The quality of the relationships you have at work is an essential contributor to job satisfaction, not to mention job advancement. It's hard to overemphasize the importance of the kind of connections you make with others at work. For some people, the ability to connect comes naturally. For most, though, there is at least a level of awkwardness, if not genuine fear, associated with relationship building. Here are some tips that should make this important task easier to implement effectively:
1. Take a personal interest in other people. This means engaging a sense of curiosity about your fellow workers' lives: their backgrounds, their families, and their interests. It's fairly easy to begin a conversation with people at work you don't know by asking what department they work in or where they live. Moving beyond that, however, requires a bit of delicacy; you need to walk the line between curiosity and intrusiveness. A way to indicate your sensitivity is to overtly state that you are interested in learning more about them, but that you certainly don't mean to pry.

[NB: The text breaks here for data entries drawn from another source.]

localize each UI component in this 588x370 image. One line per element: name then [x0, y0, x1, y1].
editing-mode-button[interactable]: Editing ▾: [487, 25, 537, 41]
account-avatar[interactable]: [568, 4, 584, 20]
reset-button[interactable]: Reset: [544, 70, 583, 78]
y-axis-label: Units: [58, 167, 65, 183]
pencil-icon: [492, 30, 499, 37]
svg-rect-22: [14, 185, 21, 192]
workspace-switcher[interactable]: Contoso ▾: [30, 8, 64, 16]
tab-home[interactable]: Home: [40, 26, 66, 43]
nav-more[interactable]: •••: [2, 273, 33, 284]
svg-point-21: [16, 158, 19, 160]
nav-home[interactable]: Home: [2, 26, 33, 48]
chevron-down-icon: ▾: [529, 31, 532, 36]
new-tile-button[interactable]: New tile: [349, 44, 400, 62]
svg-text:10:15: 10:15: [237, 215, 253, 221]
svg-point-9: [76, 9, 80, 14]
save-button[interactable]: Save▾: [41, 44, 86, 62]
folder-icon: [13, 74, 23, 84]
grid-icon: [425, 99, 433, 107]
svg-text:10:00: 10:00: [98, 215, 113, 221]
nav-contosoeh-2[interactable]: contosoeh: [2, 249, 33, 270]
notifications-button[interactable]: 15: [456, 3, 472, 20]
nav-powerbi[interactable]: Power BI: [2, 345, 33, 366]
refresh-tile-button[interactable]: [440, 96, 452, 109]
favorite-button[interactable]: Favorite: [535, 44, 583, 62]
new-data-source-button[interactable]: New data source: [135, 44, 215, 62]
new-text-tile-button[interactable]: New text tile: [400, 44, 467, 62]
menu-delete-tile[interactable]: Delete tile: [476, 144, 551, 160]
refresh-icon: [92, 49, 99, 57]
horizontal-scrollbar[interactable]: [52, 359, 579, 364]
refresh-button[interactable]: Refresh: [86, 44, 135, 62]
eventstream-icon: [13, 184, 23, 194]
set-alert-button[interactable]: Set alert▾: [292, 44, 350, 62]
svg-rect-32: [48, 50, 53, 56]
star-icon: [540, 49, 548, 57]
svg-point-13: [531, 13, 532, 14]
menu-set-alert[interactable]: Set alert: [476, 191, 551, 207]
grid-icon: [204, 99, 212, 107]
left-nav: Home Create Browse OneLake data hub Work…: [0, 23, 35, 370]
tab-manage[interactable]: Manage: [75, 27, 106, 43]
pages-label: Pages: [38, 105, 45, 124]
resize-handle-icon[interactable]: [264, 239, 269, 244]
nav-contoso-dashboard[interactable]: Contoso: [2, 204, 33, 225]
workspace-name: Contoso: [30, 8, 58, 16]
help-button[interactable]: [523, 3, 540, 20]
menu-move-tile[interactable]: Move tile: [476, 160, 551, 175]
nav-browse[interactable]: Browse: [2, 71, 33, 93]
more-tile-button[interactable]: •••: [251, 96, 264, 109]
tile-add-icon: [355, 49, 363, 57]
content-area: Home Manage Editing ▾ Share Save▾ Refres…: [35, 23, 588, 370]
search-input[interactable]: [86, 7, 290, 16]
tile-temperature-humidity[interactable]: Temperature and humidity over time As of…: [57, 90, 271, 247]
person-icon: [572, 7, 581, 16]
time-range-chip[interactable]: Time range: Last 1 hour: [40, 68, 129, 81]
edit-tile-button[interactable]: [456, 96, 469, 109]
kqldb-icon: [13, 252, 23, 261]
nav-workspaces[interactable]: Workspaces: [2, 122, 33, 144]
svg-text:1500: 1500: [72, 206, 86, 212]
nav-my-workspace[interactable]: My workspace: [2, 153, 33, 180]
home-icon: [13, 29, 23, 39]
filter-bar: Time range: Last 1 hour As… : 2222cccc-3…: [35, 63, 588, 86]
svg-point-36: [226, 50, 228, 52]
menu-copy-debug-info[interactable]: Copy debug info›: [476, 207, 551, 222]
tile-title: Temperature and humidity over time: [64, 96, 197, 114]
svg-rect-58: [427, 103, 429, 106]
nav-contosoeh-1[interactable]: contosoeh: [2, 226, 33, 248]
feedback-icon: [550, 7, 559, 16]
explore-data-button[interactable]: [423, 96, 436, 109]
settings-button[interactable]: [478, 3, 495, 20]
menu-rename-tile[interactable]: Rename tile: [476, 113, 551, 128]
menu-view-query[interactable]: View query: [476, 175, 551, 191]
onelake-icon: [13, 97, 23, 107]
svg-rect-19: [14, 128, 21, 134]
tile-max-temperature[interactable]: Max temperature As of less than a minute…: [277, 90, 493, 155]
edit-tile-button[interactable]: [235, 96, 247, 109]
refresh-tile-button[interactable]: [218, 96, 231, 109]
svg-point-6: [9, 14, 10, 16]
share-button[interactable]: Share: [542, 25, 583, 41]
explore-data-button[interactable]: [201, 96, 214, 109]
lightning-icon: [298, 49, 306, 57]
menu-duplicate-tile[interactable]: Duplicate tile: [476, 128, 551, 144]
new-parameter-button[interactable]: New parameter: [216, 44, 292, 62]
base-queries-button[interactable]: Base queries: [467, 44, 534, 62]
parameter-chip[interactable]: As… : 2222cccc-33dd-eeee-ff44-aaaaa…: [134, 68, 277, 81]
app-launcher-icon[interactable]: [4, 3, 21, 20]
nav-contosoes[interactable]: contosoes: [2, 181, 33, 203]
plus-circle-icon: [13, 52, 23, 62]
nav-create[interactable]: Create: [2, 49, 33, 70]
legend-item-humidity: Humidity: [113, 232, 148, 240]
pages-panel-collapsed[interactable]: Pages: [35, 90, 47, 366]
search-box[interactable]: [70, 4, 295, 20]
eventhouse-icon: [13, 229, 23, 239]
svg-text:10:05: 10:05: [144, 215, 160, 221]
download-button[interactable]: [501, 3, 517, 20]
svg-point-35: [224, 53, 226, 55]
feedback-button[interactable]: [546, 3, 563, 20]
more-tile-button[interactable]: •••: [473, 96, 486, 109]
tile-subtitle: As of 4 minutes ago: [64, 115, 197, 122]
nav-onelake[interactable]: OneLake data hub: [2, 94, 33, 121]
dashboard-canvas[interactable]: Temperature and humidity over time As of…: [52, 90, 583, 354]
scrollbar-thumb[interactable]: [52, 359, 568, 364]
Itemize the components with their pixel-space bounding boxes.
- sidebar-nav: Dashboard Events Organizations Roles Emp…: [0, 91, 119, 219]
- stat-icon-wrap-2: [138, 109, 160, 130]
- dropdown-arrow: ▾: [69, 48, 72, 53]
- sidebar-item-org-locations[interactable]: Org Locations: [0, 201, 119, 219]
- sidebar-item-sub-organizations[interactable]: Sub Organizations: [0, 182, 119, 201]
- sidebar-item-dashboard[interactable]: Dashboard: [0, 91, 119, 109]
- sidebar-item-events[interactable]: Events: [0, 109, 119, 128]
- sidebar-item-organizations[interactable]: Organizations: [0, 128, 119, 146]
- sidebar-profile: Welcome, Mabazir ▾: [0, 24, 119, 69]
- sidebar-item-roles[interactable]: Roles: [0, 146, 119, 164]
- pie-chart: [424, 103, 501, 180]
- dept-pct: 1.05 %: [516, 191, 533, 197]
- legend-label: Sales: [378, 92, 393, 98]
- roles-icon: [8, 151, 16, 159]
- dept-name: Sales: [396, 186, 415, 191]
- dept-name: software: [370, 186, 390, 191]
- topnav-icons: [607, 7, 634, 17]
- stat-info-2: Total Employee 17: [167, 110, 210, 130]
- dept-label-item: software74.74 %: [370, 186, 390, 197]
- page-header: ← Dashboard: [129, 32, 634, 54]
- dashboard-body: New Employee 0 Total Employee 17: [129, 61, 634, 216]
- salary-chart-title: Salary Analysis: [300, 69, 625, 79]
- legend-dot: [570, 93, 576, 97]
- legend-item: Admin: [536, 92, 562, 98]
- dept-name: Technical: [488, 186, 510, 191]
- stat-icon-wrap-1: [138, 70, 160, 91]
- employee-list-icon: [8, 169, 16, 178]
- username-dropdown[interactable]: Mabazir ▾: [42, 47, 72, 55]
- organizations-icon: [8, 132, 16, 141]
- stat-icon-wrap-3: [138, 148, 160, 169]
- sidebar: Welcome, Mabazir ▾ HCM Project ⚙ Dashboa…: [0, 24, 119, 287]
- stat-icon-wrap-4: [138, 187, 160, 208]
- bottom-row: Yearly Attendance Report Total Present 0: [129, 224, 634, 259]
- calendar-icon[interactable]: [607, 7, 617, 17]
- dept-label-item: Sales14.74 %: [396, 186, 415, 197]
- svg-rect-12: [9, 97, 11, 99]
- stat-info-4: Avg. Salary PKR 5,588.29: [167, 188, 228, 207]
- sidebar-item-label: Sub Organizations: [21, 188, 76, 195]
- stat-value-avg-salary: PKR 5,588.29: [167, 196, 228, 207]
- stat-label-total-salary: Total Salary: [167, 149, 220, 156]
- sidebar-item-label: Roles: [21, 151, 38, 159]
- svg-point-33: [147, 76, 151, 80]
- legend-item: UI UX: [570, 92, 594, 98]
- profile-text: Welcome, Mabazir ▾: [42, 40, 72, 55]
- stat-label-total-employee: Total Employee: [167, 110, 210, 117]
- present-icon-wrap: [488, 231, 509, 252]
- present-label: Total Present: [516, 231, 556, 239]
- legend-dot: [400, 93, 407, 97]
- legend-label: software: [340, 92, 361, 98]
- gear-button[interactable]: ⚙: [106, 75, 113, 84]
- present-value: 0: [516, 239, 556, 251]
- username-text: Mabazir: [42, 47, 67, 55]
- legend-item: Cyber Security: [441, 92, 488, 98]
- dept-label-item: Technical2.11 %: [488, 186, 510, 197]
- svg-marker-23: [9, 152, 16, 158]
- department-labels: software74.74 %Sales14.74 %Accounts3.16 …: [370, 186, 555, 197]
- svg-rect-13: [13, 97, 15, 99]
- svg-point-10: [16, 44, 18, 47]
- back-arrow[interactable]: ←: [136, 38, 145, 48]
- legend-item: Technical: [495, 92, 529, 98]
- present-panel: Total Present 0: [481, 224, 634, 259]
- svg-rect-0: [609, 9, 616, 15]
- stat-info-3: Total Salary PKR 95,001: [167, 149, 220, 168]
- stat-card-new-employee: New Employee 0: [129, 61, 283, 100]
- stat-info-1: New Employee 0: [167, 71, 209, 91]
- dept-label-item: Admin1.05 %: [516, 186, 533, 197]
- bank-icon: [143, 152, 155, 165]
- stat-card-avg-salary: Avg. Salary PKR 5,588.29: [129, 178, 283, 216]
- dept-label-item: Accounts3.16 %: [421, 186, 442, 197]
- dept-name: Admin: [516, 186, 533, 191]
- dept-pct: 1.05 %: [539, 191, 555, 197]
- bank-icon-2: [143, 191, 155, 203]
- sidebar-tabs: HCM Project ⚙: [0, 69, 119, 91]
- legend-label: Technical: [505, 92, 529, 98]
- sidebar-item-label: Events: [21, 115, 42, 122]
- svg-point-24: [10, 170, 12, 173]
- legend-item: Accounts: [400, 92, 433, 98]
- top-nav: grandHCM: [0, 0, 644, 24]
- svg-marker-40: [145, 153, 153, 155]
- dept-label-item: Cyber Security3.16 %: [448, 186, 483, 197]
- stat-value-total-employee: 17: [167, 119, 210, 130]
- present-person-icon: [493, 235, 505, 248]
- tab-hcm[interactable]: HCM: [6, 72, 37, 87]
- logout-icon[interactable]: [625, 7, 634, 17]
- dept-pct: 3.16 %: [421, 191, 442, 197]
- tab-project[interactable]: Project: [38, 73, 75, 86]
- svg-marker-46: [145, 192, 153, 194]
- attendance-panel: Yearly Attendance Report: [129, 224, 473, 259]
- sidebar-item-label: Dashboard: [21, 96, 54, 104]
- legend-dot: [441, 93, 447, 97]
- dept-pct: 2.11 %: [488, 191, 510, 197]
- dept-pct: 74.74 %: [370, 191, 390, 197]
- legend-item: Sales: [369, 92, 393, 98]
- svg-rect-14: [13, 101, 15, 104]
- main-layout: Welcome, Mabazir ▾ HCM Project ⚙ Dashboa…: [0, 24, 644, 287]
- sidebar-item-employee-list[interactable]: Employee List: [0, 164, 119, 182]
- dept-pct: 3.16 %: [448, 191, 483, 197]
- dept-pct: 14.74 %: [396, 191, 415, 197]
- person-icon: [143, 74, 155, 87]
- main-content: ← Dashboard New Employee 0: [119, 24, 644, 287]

2. Focus. The place that many people fall short in implementing the suggestion above is that they only partly pay attention to the other person, still holding on to their own perspective and to thoughts about what they want to say next, or how to dispute what that other person is saying. It's so tempting to interrupt the rationale that someone is expounding when there's an obvious flaw, but don't succumb - wait until the other is finished. Relatedly:
3. "Seek first to understand, rather than to be understood." This is one of Steven Covey's Seven Habits of Highly Effective People. It makes the point that the natural tendency of most people in convrsation is to think first about what they want to communicate, and only afterwards to focus on what the other person is saying. Instead learn to listen with your full attention....you'll find that you are better able to communicate what you need to if you have a better understanding of your "audience". (Note that this is one of the primary principles of effective advertising, a sophisticated form of persuasion: know what the consumer is interested in hearing, rather than focusing on what points "should" be made about the product or service).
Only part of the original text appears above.